Page layout parsing data:
'''
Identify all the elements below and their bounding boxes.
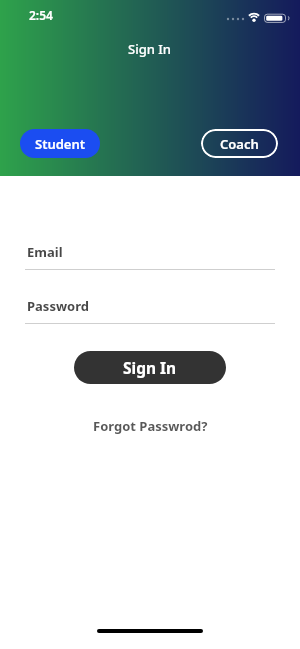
staticText: Password — [27, 297, 89, 315]
staticText: Student — [35, 135, 86, 153]
staticText: Sign In — [128, 40, 172, 58]
button[interactable]: Sign In — [74, 351, 226, 384]
staticText: Sign In — [123, 357, 177, 378]
button[interactable]: Forgot Passwrod? — [93, 417, 208, 435]
button[interactable]: Coach — [201, 129, 278, 158]
staticText: Email — [27, 243, 63, 261]
button[interactable]: Student — [20, 129, 100, 158]
staticText: Forgot Passwrod? — [93, 417, 208, 435]
staticText: 2:54 — [29, 7, 53, 23]
staticText: Coach — [220, 135, 259, 153]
'''
*Description of the task*
Would you retype each line above exactly and skip every image?

*Final answer*
Identify all the elements below and their bounding boxes.
staticText: Password — [27, 297, 89, 315]
staticText: Student — [35, 135, 86, 153]
staticText: Sign In — [128, 40, 172, 58]
button[interactable]: Sign In — [74, 351, 226, 384]
staticText: Sign In — [123, 357, 177, 378]
button[interactable]: Forgot Passwrod? — [93, 417, 208, 435]
button[interactable]: Coach — [201, 129, 278, 158]
staticText: Email — [27, 243, 63, 261]
button[interactable]: Student — [20, 129, 100, 158]
staticText: Forgot Passwrod? — [93, 417, 208, 435]
staticText: 2:54 — [29, 7, 53, 23]
staticText: Coach — [220, 135, 259, 153]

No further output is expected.